Le second titre de la toute nouvelle collection Espionnage des éditions Gallimard résonne étrangement. Les espions qui traversent ce récit de Marc Dugain semblent tous un peu en bout de course. L’un des personnages a cette réflexion : « On fait un drôle de métier, à contre-courant de notre époque, qui est celle de l’exhibitionnisme, où chacun veut exister dans le regard des autres. Nous, vivants ou morts, on est des ombres, on fait le boulot et on disparaît ensuite sans bruit, sans reconnaissance. » Trois d’entre eux vont décider de quitter les rangs, devenir indépendants, retrouver leur libre arbitre, exister.
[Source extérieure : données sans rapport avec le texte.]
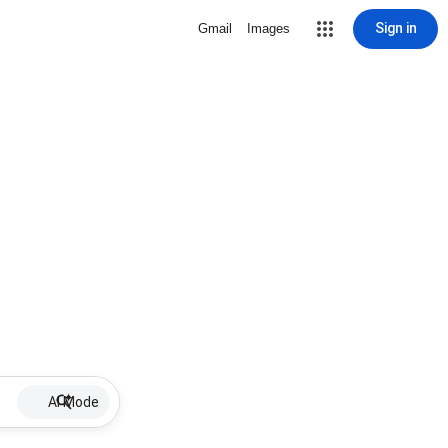
Sign in
Gmail
Images
AI Mode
Le premier à abandonner ses illusions se nomme Ben. Tireur d’élite d’un commando des forces spéciales françaises, il bascule en pleine opération en Afrique. Il couvre ses camarades qui vont délivrer des otages des mains de terroristes. Mais quand il découvre le visage fin et délicat d’une jeune femme dans la lunette de son fusil, il décide de ne pas tirer pour l’éliminer. Cela coûtera la vie aux otages et à tous ses amis. Seul survivant avec une sacrée culpabilité sur les épaules.
Dans sa cavale il sera rejoint par un producteur de films documentaires (sa couverture) et sa maîtresse, ancienne du Mossad. Ils vont tenter de dérober une centaine de millions à des narcos en passe de les blanchir en Iran. Ce roman d’espionnage alterne moments d’action (l’attaque en Afrique, le vol du pactole des trafiquants de drogue) et des explications plus spirituelles sur les motivations de ces hommes et femmes qui mettent leur vie entre parenthèses, en danger permanent, pour des causes qui souvent les dépassent.
Et comme c’est Marc Dugain qui est à la manœuvre, en plus d’un réalisme à toute épreuve, le style fait plus penser à une étude savante entre philosophie et analyse de la société qu’à un simple roman de gare avec un fond d’espionnage. De la grande littérature, mais en prise directe avec l’actualité.